| What is needed |
Report each line from the entries in which "Armatura" can be found.

Saved entries
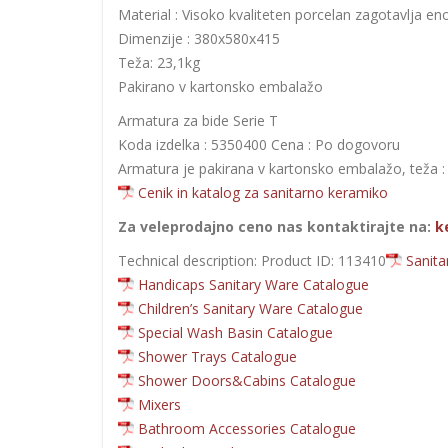
Material : Visoko kvaliteten porcelan zagotavlja en
Dimenzije : 380x580x415
Teža: 23,1kg
Pakirano v kartonsko embalažo
Armatura za bide Serie T
Koda izdelka : 5350400 Cena : Po dogovoru
Armatura je pakirana v kartonsko embalažo, teža :
Cenik in katalog za sanitarno keramiko
Za veleprodajno ceno nas kontaktirajte na:
k
Technical description: Product ID: 113410
Sanita
Handicaps Sanitary Ware Catalogue
Children’s Sanitary Ware Catalogue
Special Wash Basin Catalogue
Shower Trays Catalogue
Shower Doors&Cabins Catalogue
Mixers
Bathroom Accessories Catalogue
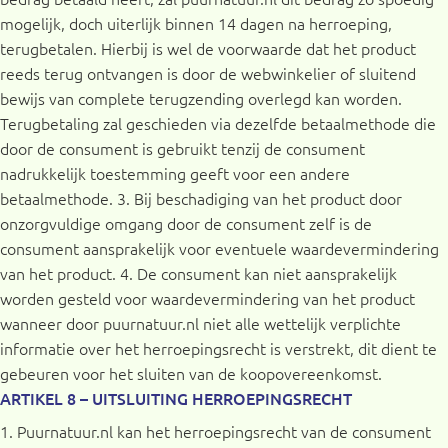
mogelijk, doch uiterlijk binnen 14 dagen na herroeping,
terugbetalen. Hierbij is wel de voorwaarde dat het product
reeds terug ontvangen is door de webwinkelier of sluitend
bewijs van complete terugzending overlegd kan worden.
Terugbetaling zal geschieden via dezelfde betaalmethode die
door de consument is gebruikt tenzij de consument
nadrukkelijk toestemming geeft voor een andere
betaalmethode. 3. Bij beschadiging van het product door
onzorgvuldige omgang door de consument zelf is de
consument aansprakelijk voor eventuele waardevermindering
van het product. 4. De consument kan niet aansprakelijk
worden gesteld voor waardevermindering van het product
wanneer door puurnatuur.nl niet alle wettelijk verplichte
informatie over het herroepingsrecht is verstrekt, dit dient te
gebeuren voor het sluiten van de koopovereenkomst.
ARTIKEL 8 – UITSLUITING HERROEPINGSRECHT
1. Puurnatuur.nl kan het herroepingsrecht van de consument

| Written solution |
Armatura za bide Serie T
Armatura je pakirana v kartonsko embalažo, teža :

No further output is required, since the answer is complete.